例えば、1億円の財産を持っていた人が銀行から1億円を借りました。財産はいくらでしょう?

1億円(財産)−1億円(借金)+1億円(借りたお金)=1億円となります。変わっていませんね。

これを見ると、借金をすると相続税が減るわけではないことを理解してもらえると思います。

よく言われる相続税を減らすための借金とは、借り入れた資金を別のものに変えることで相続税法上の評価を減らすというものです。
例えば借りたお金で不動産に投資をする。これにより、1億円で買った物件が7,000万円の相続税法上の評価になることで3,000万円の資産圧縮になるということです。

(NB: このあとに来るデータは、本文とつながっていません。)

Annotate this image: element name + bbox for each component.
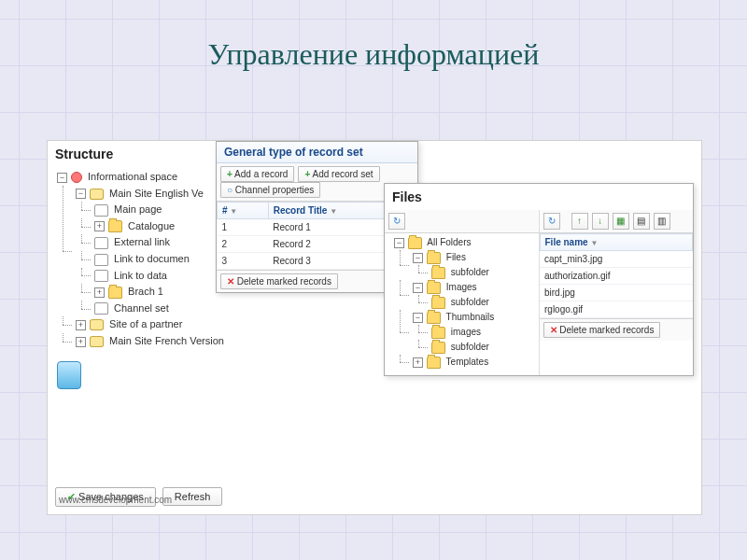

ただし、これらの対策についてはやりすぎ注意です。過度な不動産投資に関する相続税対策にNGが出された事案も発生しています。

Q.生命保険は相続税対策になりますか?

A.亡くなった人が契約者(=保険料を支払っていた)かつ被保険者だった保険金のうち、相続人が受け取った分については、「500万円×法定相続人の数」までの金額は非課税となります。

受取人が相続人以外である場合や被保険者が亡くなった人でない契約については、それぞれの評価により相続税の課税対象となります。
生命保険はうまく活用することで相続税対策になり得ますので、積極的に活用してください。